Canadian savers are searching for ways to get better returns on their investments without having to pay additional taxes. One strategy to achieve this goal involves holding income-generating investments inside a Tax-Free Savings Account (TFSA).
TFSA limit 2024
The TFSA limit will be $7,000 in 2024. This is an increase of $500 from 2023 and will raise the cumulative maximum contribution space per person from $88,000 in 2023 to $95,000.
Retirees and other investors can use their TFSA contribution space to build portfolios of investments that generate reliable passive income without worrying about getting bumped into a higher tax bracket or putting Old Age Security (OAS) payments at risk of a clawback.

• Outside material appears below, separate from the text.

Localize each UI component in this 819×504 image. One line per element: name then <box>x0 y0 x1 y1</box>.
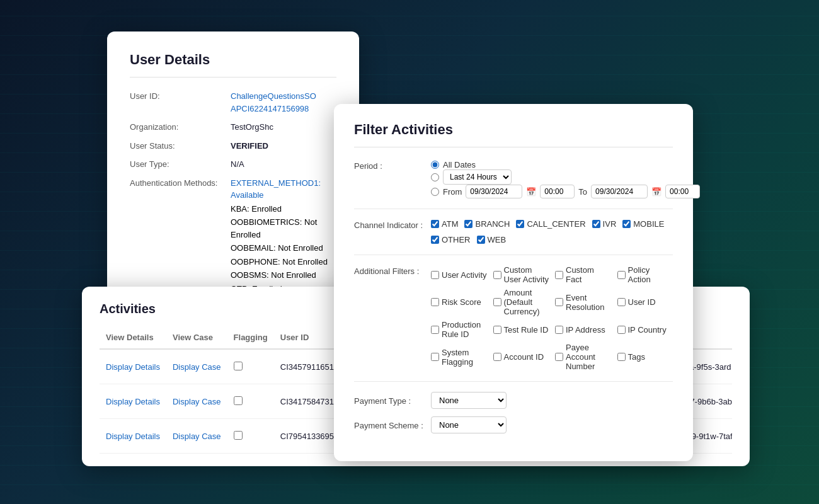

All interest, dividends, and capital gains generated inside the TFSA remain tax-free and can be pulled from the account at any time. Funds removed from the TFSA automatically open up equivalent new contribution space in the following calendar year in addition to the regular TFSA limit.
Best TFSA investments for passive income
The surge in interest rates over the past 18 months has driven up the rates offered on Guaranteed Investment Certificates (GICs). This is good news for pensioners and other investors who want to get decent returns on no-risk products. The invested funds are insured as long as the GIC is issued by a Canada Deposit Insurance Corporation (CDIC) member, and the value is within the $100,000 limit. At the time of writing, investors can get non-cashable GICs that pay between 5% and 6%, depending on the term.
Dividend stocks have taken a beating as interest rates increased. This is frustrating for long-term holders of these stocks who might need to sell before the next bounce, but new buyers now have an opportunity to acquire some top TSX dividend-growth stocks offering high yields. Enbridge (TSX:ENB), for example, has increased its dividend for 28 consecutive years.
The company’s assets are performing well and should deliver steady revenue and cash flow growth in the coming years. At the time of writing, investors can get a 7.7% dividend yield from ENB stock.
The Bank of Canada is likely done raising rates, so the peak could be in sight for GIC returns, while top Canadian dividend stocks probably have limited additional downside.
The bottom line on TFSA passive income
Investors can quite easily put together a diversified portfolio of laddered GICs and top dividend-growth stocks to get an average yield of 6.25% right now. On a TFSA currently maximized at $88,000, this would generate $5,500 per year in tax-free passive income.